FaustPuissance et raffinement, le chanteur empli le volume de l’Opéra Bastille avec aisance et dévoile des trésors de sensibilité quand il s’agit de rendre hommage au génie de Gounod, notamment dans le fameux « Salut demeure chaste et pure » (où le redoutable contre ut est d’ailleurs émis sans difficulté). Il campe un Faust éperdu, souvent dépassé par les événements, totalement soumis. Des qualités que l’on retrouve également chez Christian Van Horn dans le rôle de Méphistophélès, qui habite l’espace sonore d’un beau timbre baryton basse. Son charisme et son jeu rendent son personnage très convaincant, plein de fantaisie et d’humour. Angel Blue fait une entrée réussie à l’Opéra National de Paris dans le rôle de Marguerite. La soprano californienne donne une belle interprétation de la ballade du « Roi de Thulé » et de « L’air des bijoux » (« Ah ! Je ris de me voir si belle en ce miroir ! ») avec beaucoup de retenue et d’émotions.

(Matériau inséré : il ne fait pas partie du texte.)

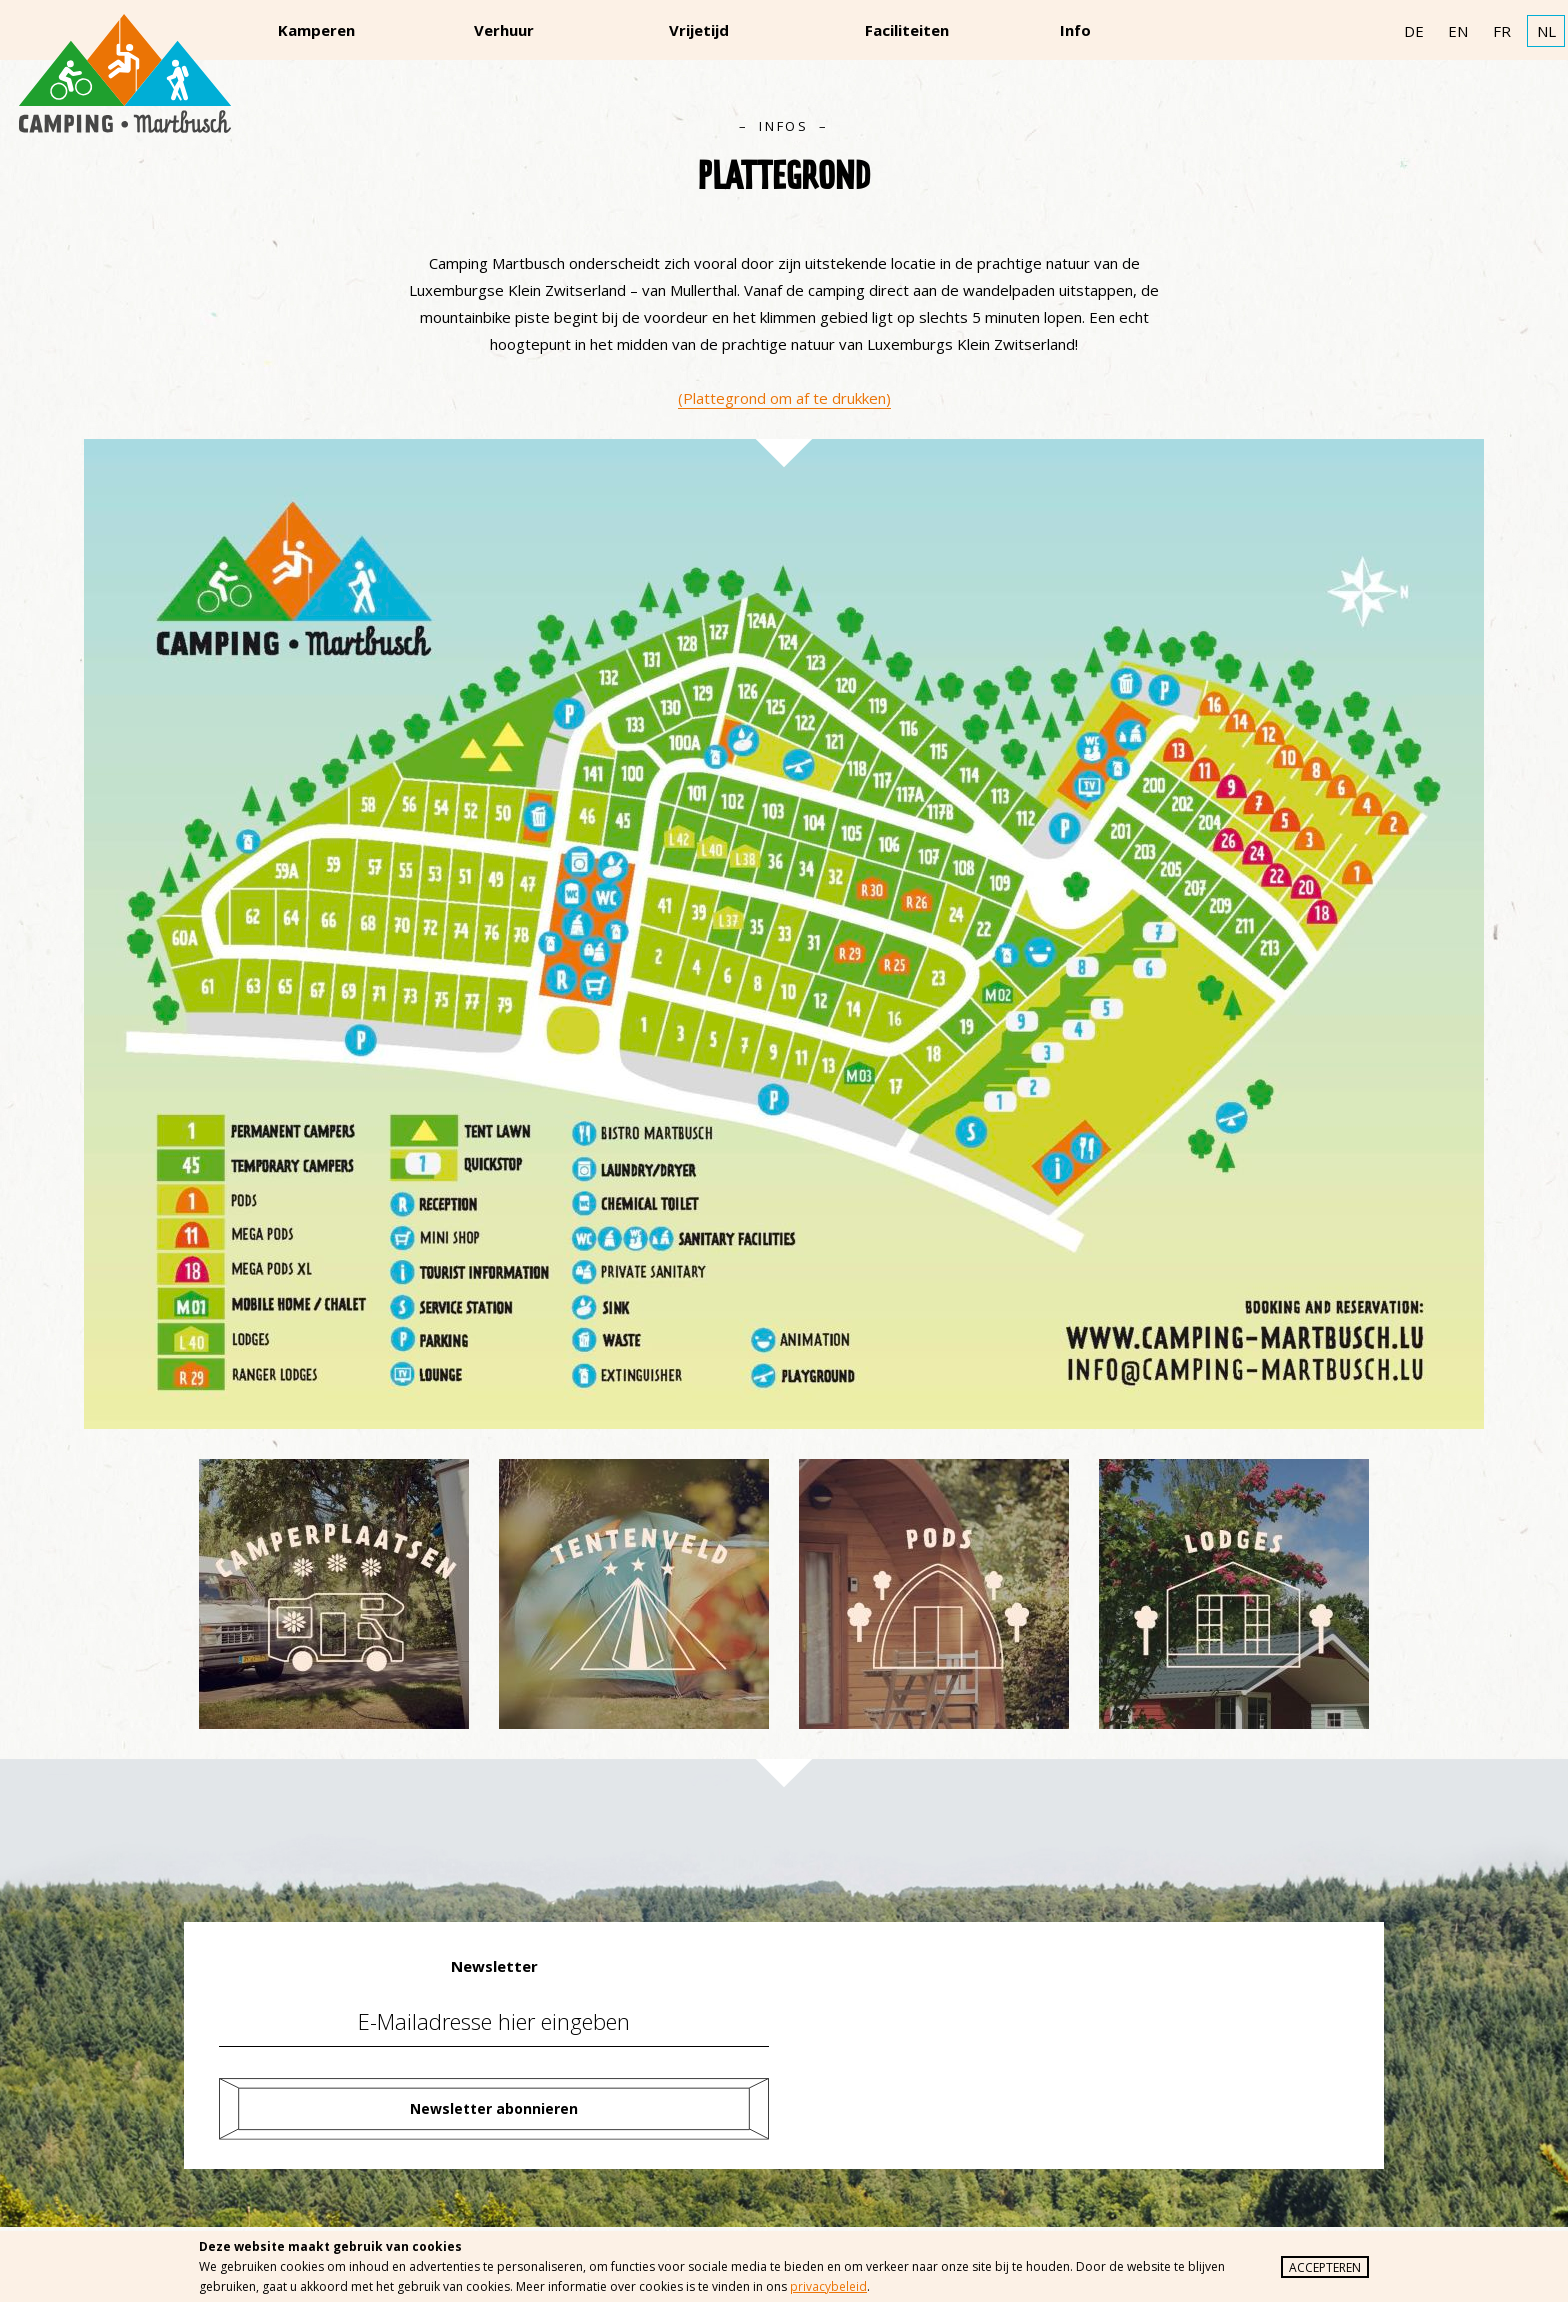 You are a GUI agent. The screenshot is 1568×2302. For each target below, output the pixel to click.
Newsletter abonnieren (494, 2108)
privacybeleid (828, 2286)
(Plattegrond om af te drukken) (784, 398)
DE (1414, 31)
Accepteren (1325, 2267)
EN (1458, 31)
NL (1546, 31)
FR (1502, 31)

Florian Sempey, lui aussi présent à la création en 2019, campe un Valentin très investi, protecteur de sa sœur et particulièrement émouvant dans l’air « Avant de quitter ces lieux ». La scène dans laquelle Faust lui enfonce une lame dans le torse est particulièrement poignante. On apprécie aussi l’interprétation de la mezzo soprano Emily D’Angelo dans le rôle Siebel, jeune garçon amoureux transi de Marguerite. On salue le travail des Chœurs de l’Opéra National de Paris notamment « Gloire immortelle de nos aïeux » sans oublier la prestation de l’excellent Jean-Yves Chilot en comédien mime, dans le rôle de Faust âgé. La direction d’orchestre confiée à Thomas Hengelbrock est une des véritables valeurs ajoutées de ce show exceptionnel. Très expressif, le chef allemand met en lumière la sonorité extraordinaire de l’Orchestre de l’Opéra de Paris et dévoile toute la palette de couleurs de la partition. Si on ajoute à cela la musique majestueuse de Charles Gounod, les splendides costumes et décors signés Rainer Sellmaier, ces six nouvelles représentations raisonnent déjà aux airs de triomphe. Inutile pour autant de vendre votre âme au diable pour assister à ce Faust puisqu’il se joue à l’Opéra Bastille jusqu’au 13 juillet.